• [WHAT YOU NEED TO DO]: Among the entries below, take the line with "[Ga naar de X" and the line with "homepage. (256, 725)", and output them and every line between them exactly, with nothing else.

• [INFORMATION SUPPLIED]:
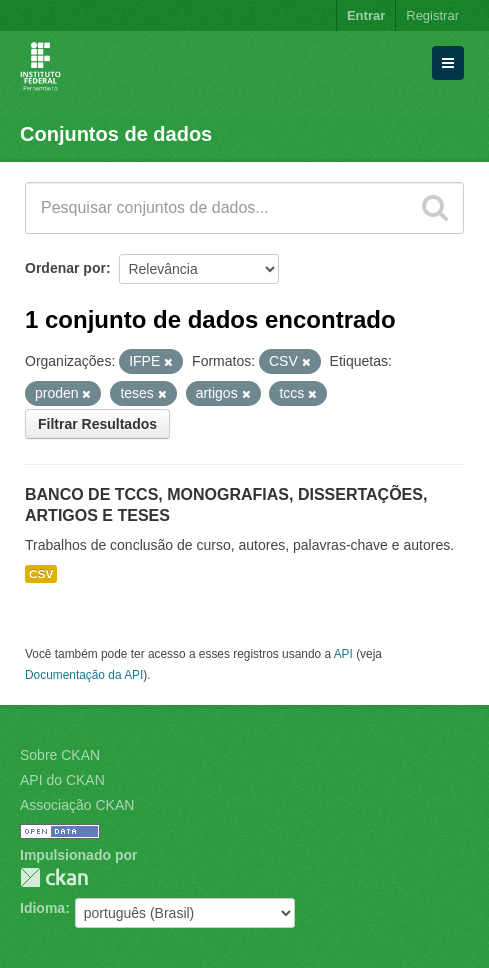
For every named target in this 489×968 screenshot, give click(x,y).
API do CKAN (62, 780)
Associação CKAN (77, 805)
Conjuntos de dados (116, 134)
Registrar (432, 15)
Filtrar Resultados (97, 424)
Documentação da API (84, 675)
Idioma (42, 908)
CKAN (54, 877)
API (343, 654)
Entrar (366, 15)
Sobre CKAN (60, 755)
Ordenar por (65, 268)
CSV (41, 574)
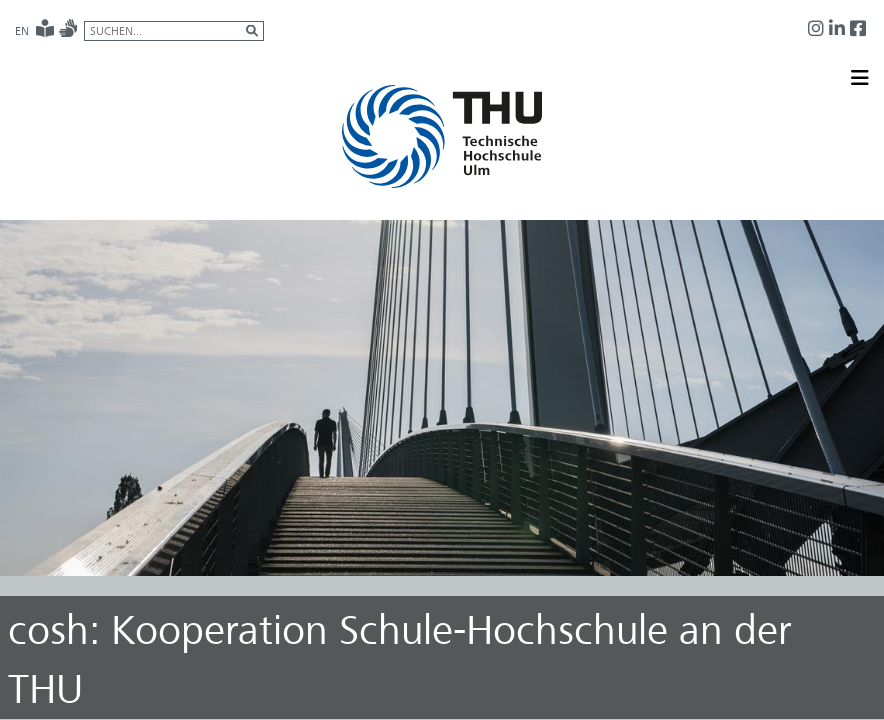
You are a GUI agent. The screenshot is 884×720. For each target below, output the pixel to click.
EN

---

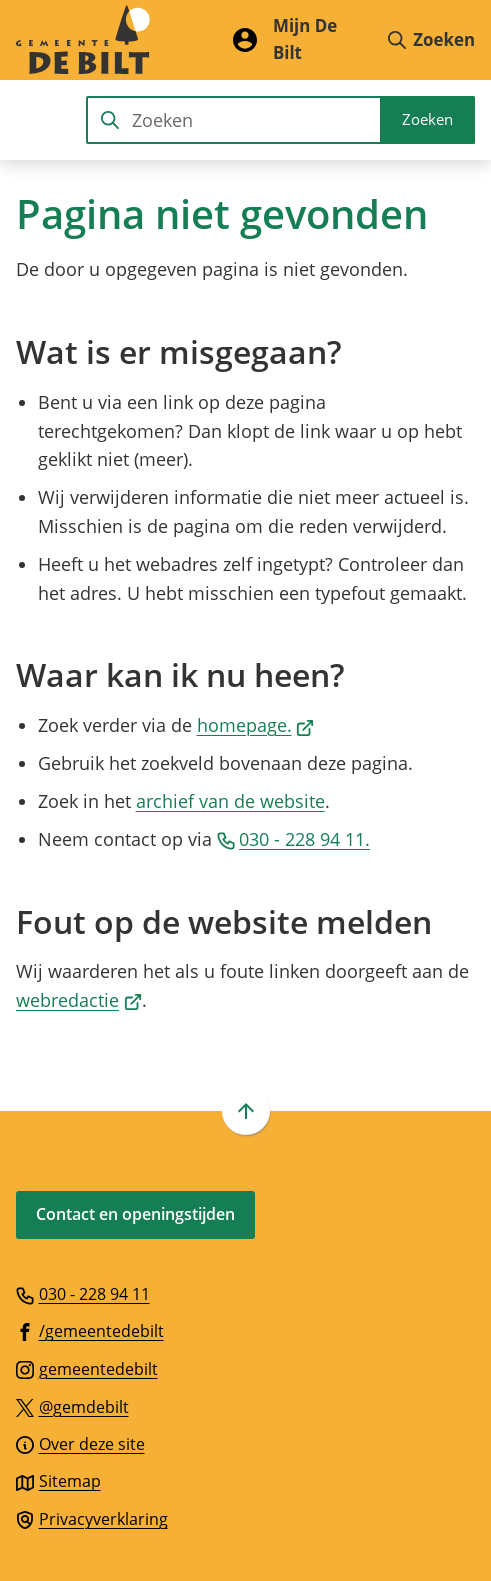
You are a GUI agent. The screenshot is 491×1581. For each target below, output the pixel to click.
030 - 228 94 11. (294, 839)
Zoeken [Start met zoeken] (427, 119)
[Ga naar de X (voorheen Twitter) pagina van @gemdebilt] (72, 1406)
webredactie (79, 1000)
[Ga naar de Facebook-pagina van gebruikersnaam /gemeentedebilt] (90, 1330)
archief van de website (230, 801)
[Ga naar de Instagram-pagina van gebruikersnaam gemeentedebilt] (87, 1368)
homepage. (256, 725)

---

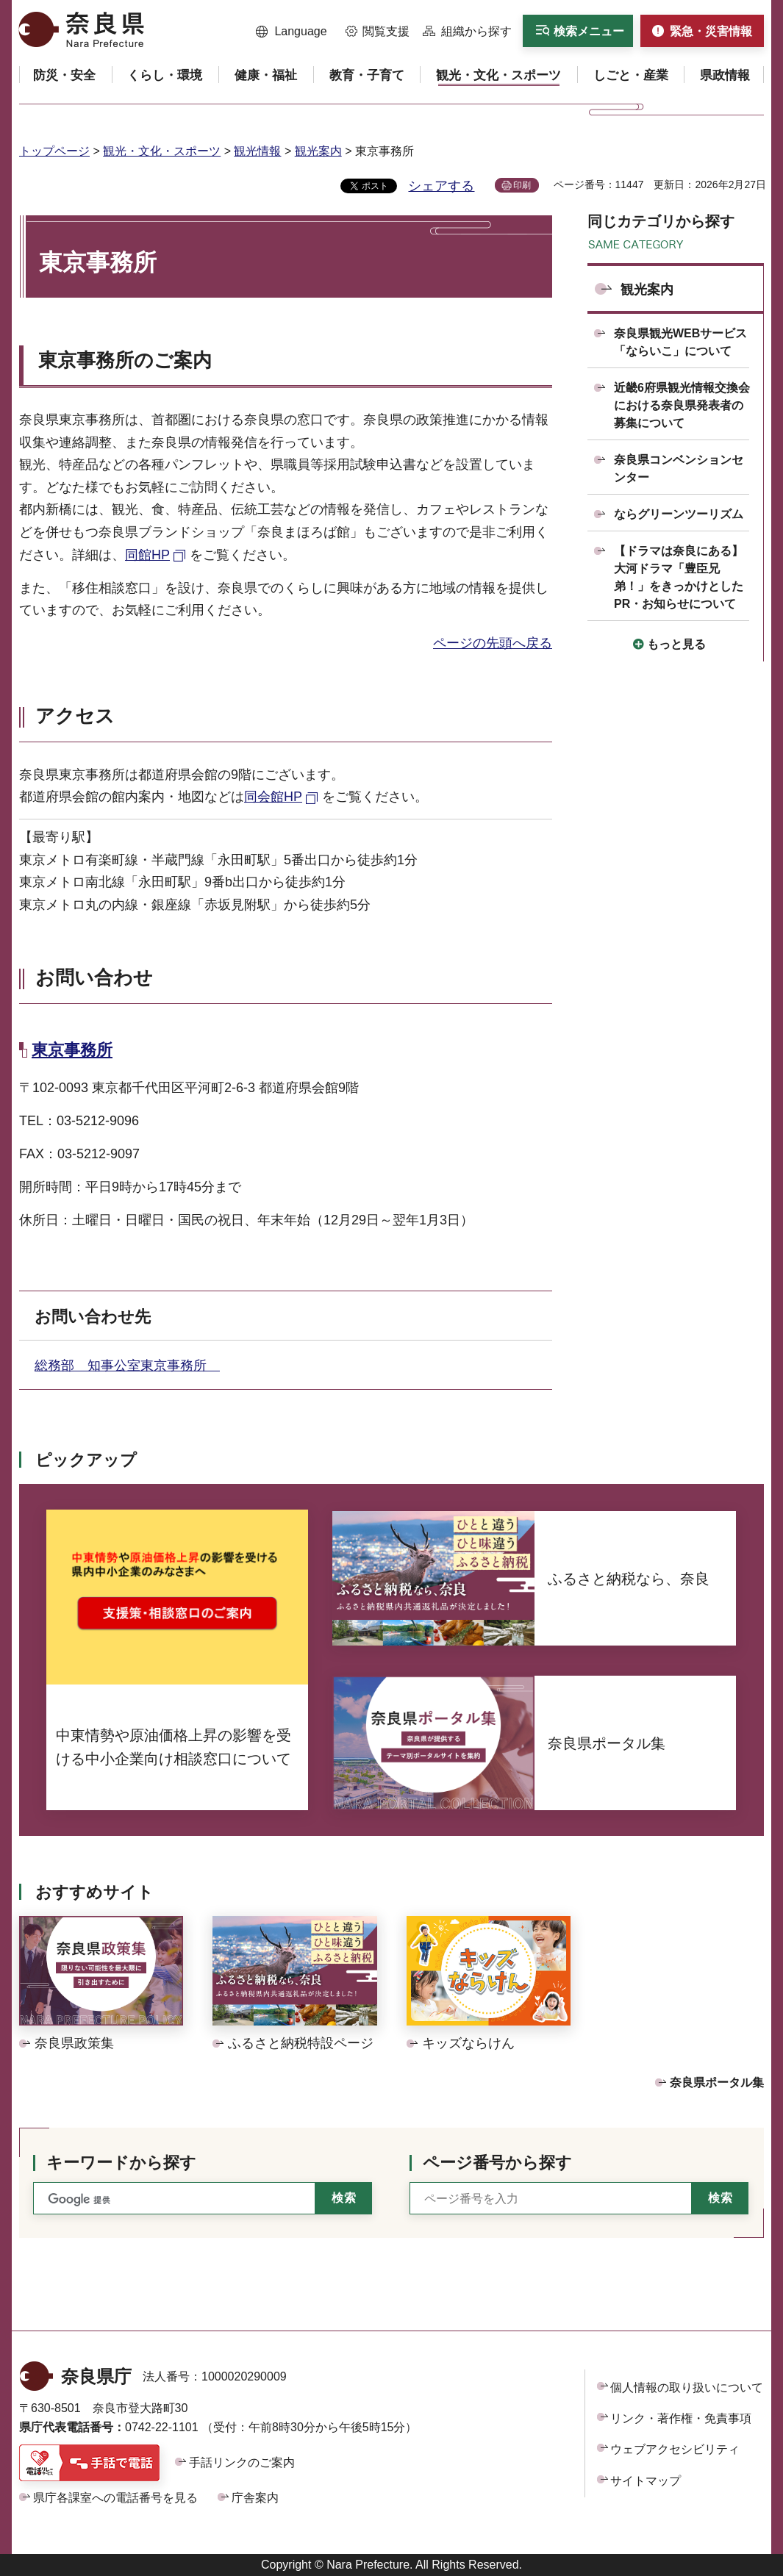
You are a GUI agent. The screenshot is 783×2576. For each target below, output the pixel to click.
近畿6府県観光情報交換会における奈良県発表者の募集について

• [ANSWER TO THE PROBLEM]:
[Ga naar de X (voorheen Twitter) pagina van @gemdebilt] (72, 1406)
webredactie (79, 1000)
[Ga naar de Facebook-pagina van gebruikersnaam /gemeentedebilt] (90, 1330)
archief van de website (230, 801)
[Ga naar de Instagram-pagina van gebruikersnaam gemeentedebilt] (87, 1368)
homepage. (256, 725)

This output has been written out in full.